> _Exercise requirements_
Retrieve every line from the records in which the word "pour" occurs.
......
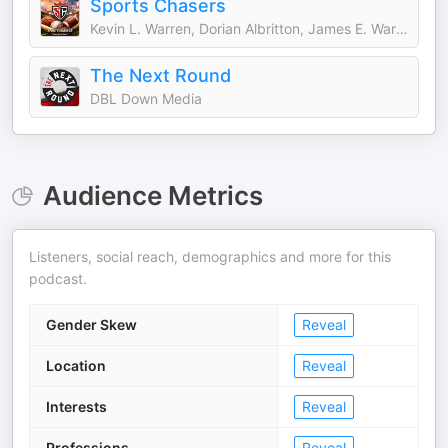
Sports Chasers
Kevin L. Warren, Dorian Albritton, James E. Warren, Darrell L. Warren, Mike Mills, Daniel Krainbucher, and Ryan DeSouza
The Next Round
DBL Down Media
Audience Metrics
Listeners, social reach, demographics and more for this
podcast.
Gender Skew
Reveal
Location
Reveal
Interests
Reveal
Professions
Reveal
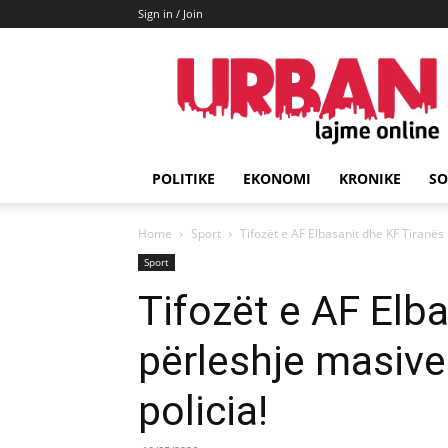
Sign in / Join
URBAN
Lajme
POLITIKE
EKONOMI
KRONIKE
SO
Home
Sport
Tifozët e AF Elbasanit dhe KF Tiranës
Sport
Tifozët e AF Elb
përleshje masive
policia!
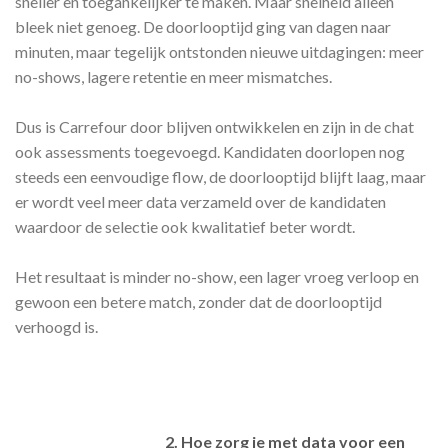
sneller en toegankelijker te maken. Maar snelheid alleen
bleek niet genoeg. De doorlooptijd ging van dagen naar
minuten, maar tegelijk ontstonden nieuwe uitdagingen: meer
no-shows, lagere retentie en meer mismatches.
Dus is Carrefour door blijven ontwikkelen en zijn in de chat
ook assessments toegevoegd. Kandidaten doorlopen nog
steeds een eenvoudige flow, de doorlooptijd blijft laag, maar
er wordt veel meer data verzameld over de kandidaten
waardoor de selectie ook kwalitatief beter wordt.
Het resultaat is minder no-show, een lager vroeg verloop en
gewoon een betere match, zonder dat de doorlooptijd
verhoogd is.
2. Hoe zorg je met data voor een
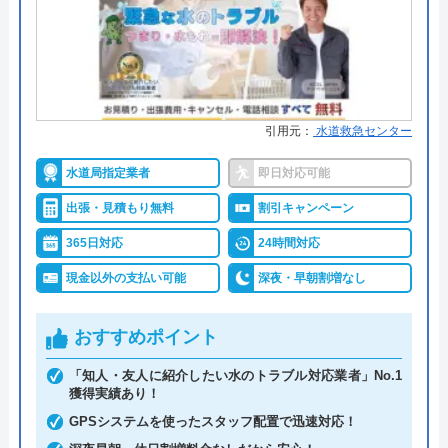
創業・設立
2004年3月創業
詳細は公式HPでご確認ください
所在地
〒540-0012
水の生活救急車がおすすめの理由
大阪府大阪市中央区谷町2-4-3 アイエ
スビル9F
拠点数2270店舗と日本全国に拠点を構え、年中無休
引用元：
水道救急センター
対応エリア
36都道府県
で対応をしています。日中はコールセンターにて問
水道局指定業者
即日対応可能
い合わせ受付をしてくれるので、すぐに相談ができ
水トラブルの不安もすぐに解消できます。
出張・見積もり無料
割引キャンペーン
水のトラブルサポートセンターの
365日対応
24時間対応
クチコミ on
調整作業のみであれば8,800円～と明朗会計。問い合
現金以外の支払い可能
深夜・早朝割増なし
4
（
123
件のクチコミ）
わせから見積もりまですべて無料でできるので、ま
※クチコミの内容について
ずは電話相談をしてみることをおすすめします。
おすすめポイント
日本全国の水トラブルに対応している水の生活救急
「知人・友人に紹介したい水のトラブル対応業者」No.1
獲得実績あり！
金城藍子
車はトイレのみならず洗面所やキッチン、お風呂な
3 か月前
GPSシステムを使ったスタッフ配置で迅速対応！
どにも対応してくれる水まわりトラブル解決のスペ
......
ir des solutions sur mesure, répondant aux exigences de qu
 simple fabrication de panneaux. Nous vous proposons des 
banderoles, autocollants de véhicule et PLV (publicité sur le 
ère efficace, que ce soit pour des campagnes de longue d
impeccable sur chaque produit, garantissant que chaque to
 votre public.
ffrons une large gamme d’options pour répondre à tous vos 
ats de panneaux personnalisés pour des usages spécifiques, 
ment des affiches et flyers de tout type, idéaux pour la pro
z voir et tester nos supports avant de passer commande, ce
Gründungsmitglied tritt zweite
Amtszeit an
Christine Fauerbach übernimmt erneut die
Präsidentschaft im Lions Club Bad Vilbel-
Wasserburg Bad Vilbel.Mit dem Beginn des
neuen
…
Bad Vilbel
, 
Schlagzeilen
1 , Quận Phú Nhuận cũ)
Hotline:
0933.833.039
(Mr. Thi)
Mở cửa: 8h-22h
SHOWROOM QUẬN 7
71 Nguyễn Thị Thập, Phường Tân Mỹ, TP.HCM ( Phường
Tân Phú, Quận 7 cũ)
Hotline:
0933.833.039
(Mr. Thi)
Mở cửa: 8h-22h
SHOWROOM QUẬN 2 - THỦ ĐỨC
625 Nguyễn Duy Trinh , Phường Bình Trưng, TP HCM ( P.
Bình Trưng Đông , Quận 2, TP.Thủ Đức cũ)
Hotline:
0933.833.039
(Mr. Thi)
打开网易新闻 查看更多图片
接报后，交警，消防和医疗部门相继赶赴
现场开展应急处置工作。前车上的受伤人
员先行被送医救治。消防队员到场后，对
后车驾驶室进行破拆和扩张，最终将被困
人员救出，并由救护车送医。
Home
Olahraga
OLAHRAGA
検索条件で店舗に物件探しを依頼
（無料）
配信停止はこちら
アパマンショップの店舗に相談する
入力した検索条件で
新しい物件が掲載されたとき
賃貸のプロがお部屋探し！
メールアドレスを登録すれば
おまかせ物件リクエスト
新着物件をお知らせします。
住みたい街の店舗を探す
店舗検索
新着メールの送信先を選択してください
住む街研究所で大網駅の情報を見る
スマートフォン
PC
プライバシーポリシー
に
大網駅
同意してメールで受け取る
......
> _Reply to the task_
ère efficace, que ce soit pour des campagnes de longue d
ffrons une large gamme d’options pour répondre à tous vos 
ats de panneaux personnalisés pour des usages spécifiques, 
ment des affiches et flyers de tout type, idéaux pour la pro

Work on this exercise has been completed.